(Task) An exact copy of the lines from the top of the data through the line with "Aké cookies používame" is what you should give, with no pictures in it.

(Provided records)
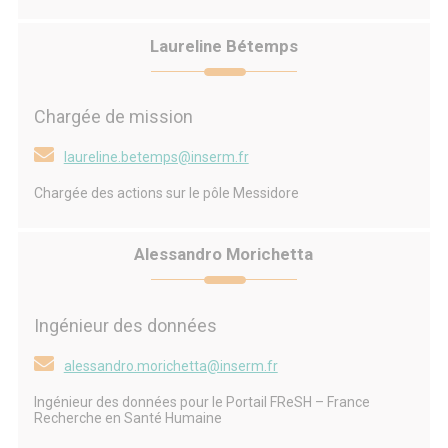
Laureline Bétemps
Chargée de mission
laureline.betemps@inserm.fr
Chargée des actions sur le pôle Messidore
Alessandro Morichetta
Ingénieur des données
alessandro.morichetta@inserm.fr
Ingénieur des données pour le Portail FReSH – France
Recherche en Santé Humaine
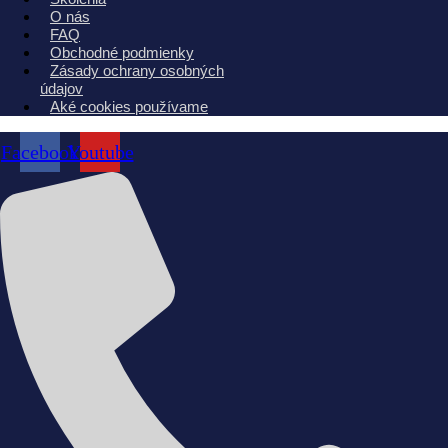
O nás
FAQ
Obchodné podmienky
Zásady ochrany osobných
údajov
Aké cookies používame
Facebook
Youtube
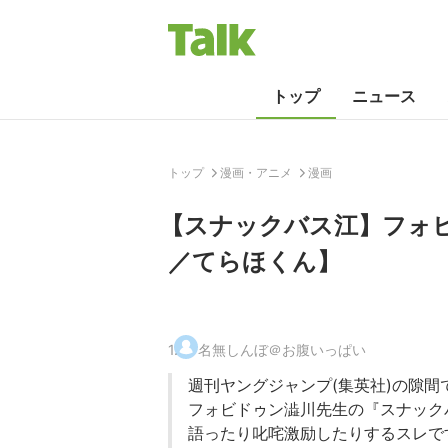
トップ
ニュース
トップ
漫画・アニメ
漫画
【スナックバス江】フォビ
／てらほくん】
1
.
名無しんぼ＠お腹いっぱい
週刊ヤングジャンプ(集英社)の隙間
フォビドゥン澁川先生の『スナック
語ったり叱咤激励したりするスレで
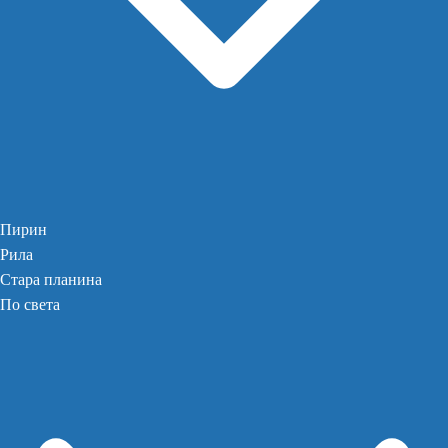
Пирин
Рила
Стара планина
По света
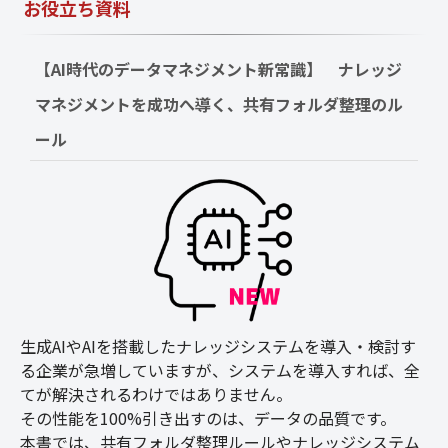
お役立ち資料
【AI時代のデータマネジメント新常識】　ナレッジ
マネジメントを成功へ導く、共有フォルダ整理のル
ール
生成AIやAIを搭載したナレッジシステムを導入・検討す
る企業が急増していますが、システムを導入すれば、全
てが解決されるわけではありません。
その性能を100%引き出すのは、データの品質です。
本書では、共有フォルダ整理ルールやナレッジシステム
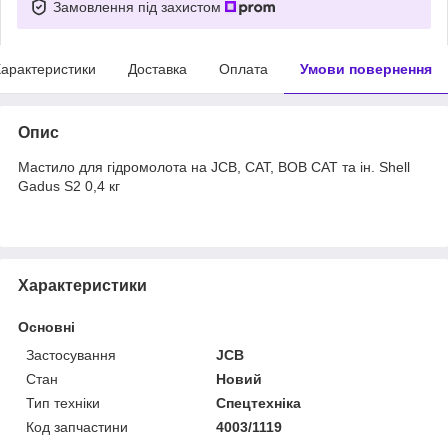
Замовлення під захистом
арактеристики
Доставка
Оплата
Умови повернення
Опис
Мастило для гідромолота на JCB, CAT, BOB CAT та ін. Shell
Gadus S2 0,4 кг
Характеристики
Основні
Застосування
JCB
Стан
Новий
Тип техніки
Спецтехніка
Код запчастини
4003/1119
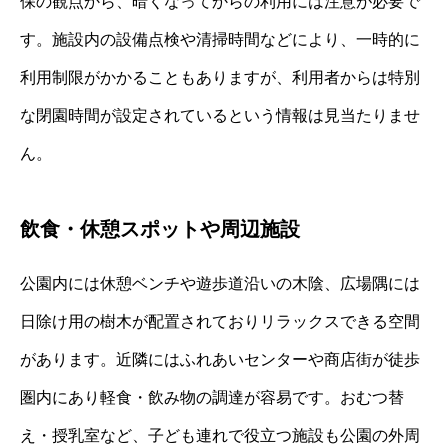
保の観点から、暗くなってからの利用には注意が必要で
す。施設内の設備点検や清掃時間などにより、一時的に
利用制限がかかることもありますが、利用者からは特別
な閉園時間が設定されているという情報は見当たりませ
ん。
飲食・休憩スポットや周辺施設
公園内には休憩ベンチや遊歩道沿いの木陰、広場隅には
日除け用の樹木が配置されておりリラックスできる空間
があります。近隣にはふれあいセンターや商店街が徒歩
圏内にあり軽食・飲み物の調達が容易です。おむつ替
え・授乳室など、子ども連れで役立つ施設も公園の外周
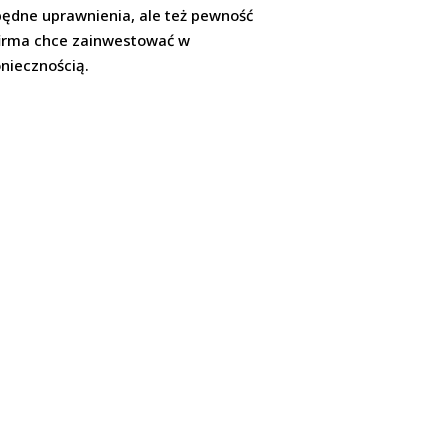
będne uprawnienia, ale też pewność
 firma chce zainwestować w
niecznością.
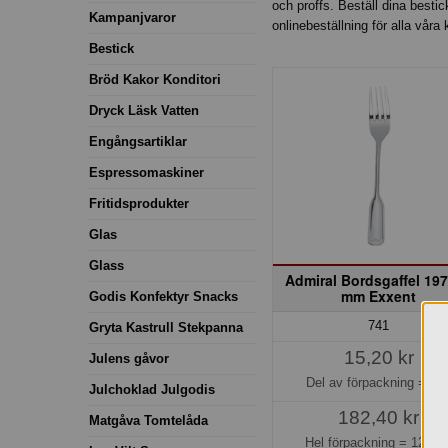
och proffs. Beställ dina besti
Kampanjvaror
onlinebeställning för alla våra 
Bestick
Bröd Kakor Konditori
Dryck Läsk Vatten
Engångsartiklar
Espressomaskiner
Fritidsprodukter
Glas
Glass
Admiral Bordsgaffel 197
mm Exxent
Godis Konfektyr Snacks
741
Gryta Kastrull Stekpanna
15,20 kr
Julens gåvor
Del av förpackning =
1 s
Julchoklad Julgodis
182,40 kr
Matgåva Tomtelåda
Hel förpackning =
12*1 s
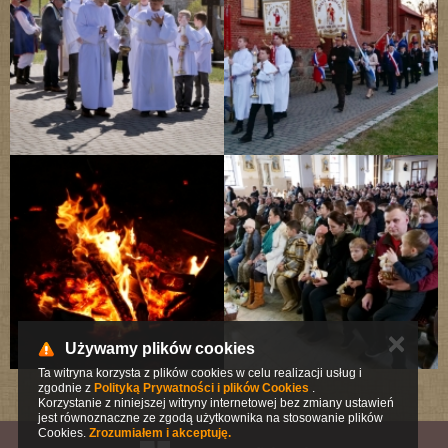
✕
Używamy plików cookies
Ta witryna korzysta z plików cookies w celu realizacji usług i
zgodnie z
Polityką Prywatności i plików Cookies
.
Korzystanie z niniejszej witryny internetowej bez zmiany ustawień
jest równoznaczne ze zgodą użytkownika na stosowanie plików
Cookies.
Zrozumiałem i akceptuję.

(Your solution)
Laureline Bétemps
Chargée de mission
laureline.betemps@inserm.fr
Chargée des actions sur le pôle Messidore
Alessandro Morichetta
Ingénieur des données
alessandro.morichetta@inserm.fr
Ingénieur des données pour le Portail FReSH – France
Recherche en Santé Humaine
O nás
FAQ
Obchodné podmienky
Zásady ochrany osobných
údajov
Aké cookies používame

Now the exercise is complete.